The main components of Triton at the moment are:

Triton-C: An imperative, single-threaded language for writing highly efficient compute-kernels at a relatively high abstraction level (think numpy-like array operations in a C-like language).
Triton-IR: A special-purpose intermediate representation (Triton-IR) for aiding array-level program analysis and optimizations in Triton-C programs.
Triton-JIT: An optimizing just-in-time compiler for Triton-IR, which generates GPU code on par with state-of-the-art CUDA-C (e.g., CUTLASS). This includes transparent support for mixed-precision and Tensor Cores.

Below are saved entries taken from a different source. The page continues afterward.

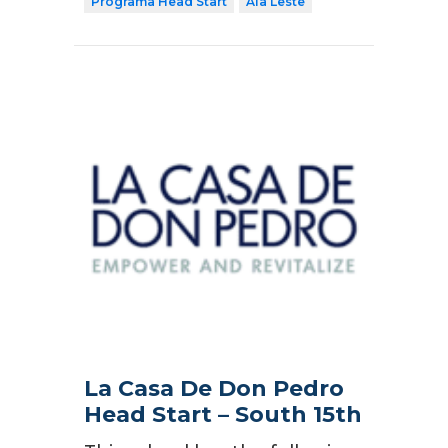
Programa Head Start
Ala Leste
La Casa De Don Pedro
Head Start – South 15th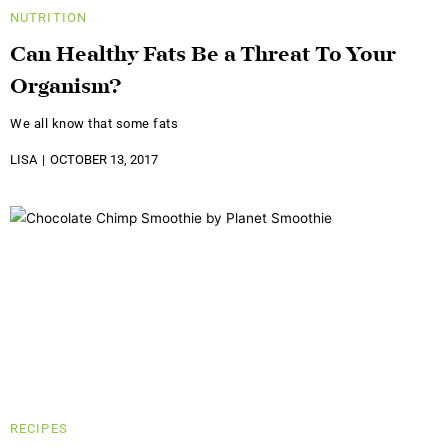
NUTRITION
Can Healthy Fats Be a Threat To Your
Organism?
We all know that some fats
LISA
OCTOBER 13, 2017
RECIPES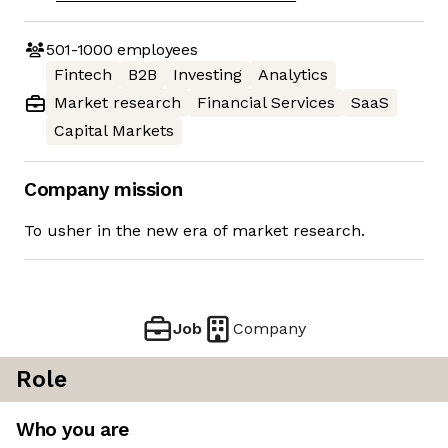
501-1000
employees
Fintech
B2B
Investing
Analytics
Market research
Financial Services
SaaS
Capital Markets
Company mission
To usher in the new era of market research.
Job
Company
Role
Who you are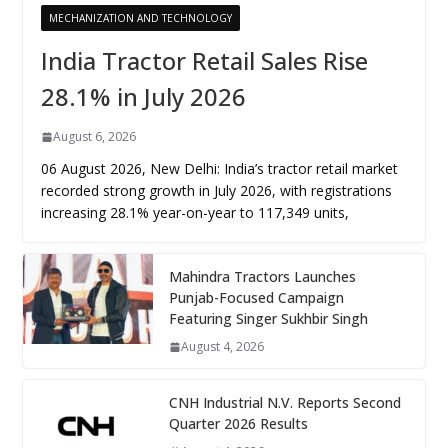
MECHANIZATION AND TECHNOLOGY
India Tractor Retail Sales Rise
28.1% in July 2026
August 6, 2026
06 August 2026, New Delhi: India’s tractor retail market
recorded strong growth in July 2026, with registrations
increasing 28.1% year-on-year to 117,349 units,
Mahindra Tractors Launches
Punjab-Focused Campaign
Featuring Singer Sukhbir Singh
August 4, 2026
CNH Industrial N.V. Reports Second
Quarter 2026 Results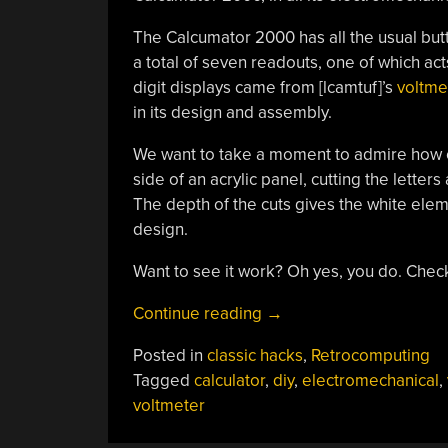
The Calcumator 2000 has all the usual but
a total of seven readouts, one of which act
digit displays came from [lcamtuf]’s
voltme
in its design and assembly.
We want to take a moment to admire how cl
side of an acrylic panel, cutting the letters
The depth of the cuts gives the white eleme
design.
Want to see it work? Oh yes, you do. Chec
“Voltmeter-
Continue reading
→
Based
Posted in
classic hacks
,
Retrocomputing
Floating
Tagged
calculator
,
diy
,
electromechanical
,
Point
voltmeter
Calculator
Does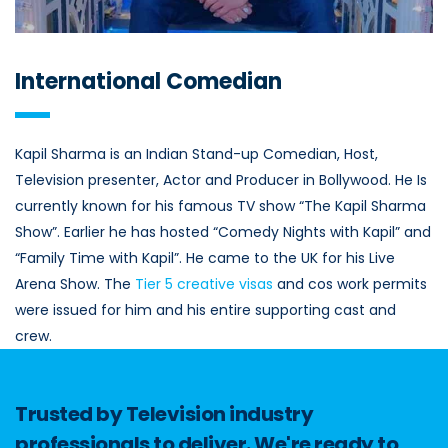
International Comedian
Kapil Sharma is an Indian Stand-up Comedian, Host,
Television presenter, Actor and Producer in Bollywood. He Is
currently known for his famous TV show “The Kapil Sharma
Show”. Earlier he has hosted “Comedy Nights with Kapil” and
“Family Time with Kapil”. He came to the UK for his Live
Arena Show. The
Tier 5 creative visas
and cos work permits
were issued for him and his entire supporting cast and
crew.
Trusted by Television industry
professionals to deliver. We're ready to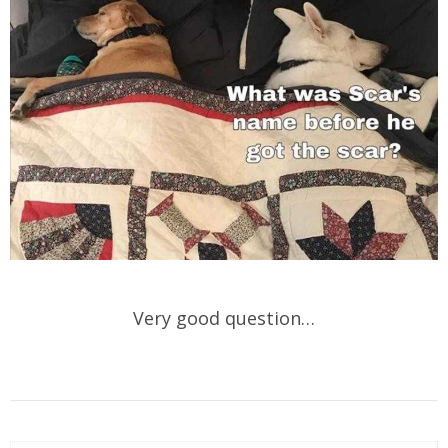
Very good question…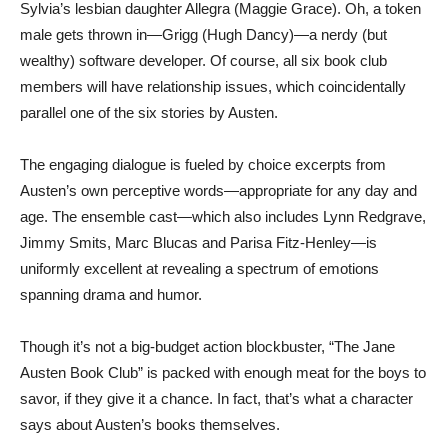
Sylvia’s lesbian daughter Allegra (Maggie Grace). Oh, a token
male gets thrown in—Grigg (Hugh Dancy)—a nerdy (but
wealthy) software developer. Of course, all six book club
members will have relationship issues, which coincidentally
parallel one of the six stories by Austen.
The engaging dialogue is fueled by choice excerpts from
Austen’s own perceptive words—appropriate for any day and
age. The ensemble cast—which also includes Lynn Redgrave,
Jimmy Smits, Marc Blucas and Parisa Fitz-Henley—is
uniformly excellent at revealing a spectrum of emotions
spanning drama and humor.
Though it’s not a big-budget action blockbuster, “The Jane
Austen Book Club” is packed with enough meat for the boys to
savor, if they give it a chance. In fact, that’s what a character
says about Austen’s books themselves.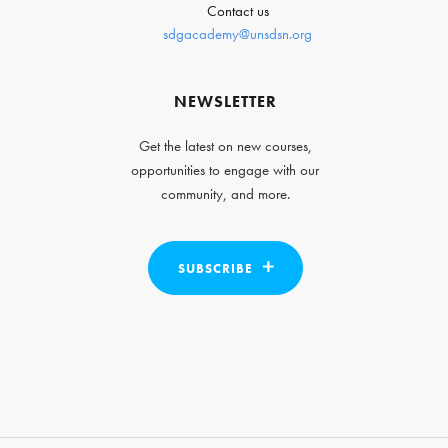
Contact us
sdgacademy@unsdsn.org
NEWSLETTER
Get the latest on new courses,
opportunities to engage with our
community, and more.
SUBSCRIBE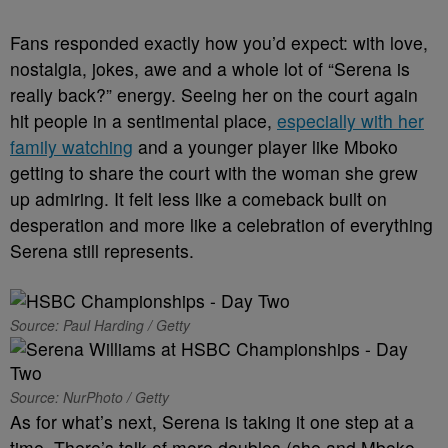
Fans responded exactly how you’d expect: with love,
nostalgia, jokes, awe and a whole lot of “Serena is
really back?” energy. Seeing her on the court again
hit people in a sentimental place,
especially with her
family watching
and a younger player like Mboko
getting to share the court with the woman she grew
up admiring. It felt less like a comeback built on
desperation and more like a celebration of everything
Serena still represents.
Source: Paul Harding / Getty
Source: NurPhoto / Getty
As for what’s next, Serena is taking it one step at a
time. There’s talk of more doubles (she and Mboko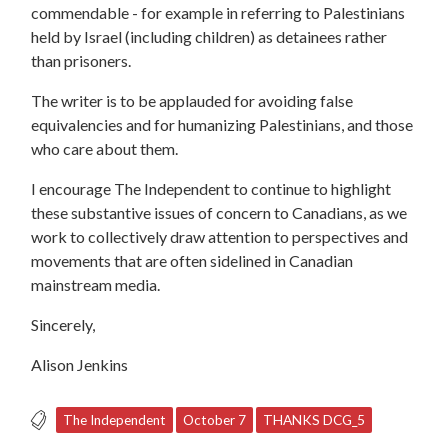
commendable - for example in referring to Palestinians
held by Israel (including children) as detainees rather
than prisoners.
The writer is to be applauded for avoiding false
equivalencies and for humanizing Palestinians, and those
who care about them.
I encourage The Independent to continue to highlight
these substantive issues of concern to Canadians, as we
work to collectively draw attention to perspectives and
movements that are often sidelined in Canadian
mainstream media.
Sincerely,
Alison Jenkins
The Independent
October 7
THANKS DCG_5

Bindings for automatic PyTorch custom op generations are included in PyTriton, along with a small DSL based on einsum that supports convolutions, shift-convolutions, direct einsums, etc.

The formal foundations of this project are described in the following MAPL2019 publication: Triton: An Intermediate Language and Compiler for Tiled Neural Network Computations. Please cite us if you use our work!

Installation

Triton is a fairly self-contained package and uses its own parser (forked from wgtcc) and LLVM-8.0+ for code generation.

sudo apt-get install llvm-8-dev
 pip install -e "git+https://github.com/ptillet/triton.git#egg=triton&subdirectory=python"

Getting Started

Please visit the documentation to get started with Triton

Contributing

Please keep in mind that this is a project I have been carrying out completely on my own as part of my Ph.D. thesis. While I am confident in the approach, there are still many things to fix and to polish. Please contact me (ptillet AT g.harvard.edu) or raise an issue if you want to contribute!

ISAAC (deprecated) for fast inference

Before working on Triton, I wrote custom auto-tuned PTX code for fast, quantized inference on GPUs. While this project is now deprecated, you can use it at your own risk by checking out the "isaac" tag in this repository.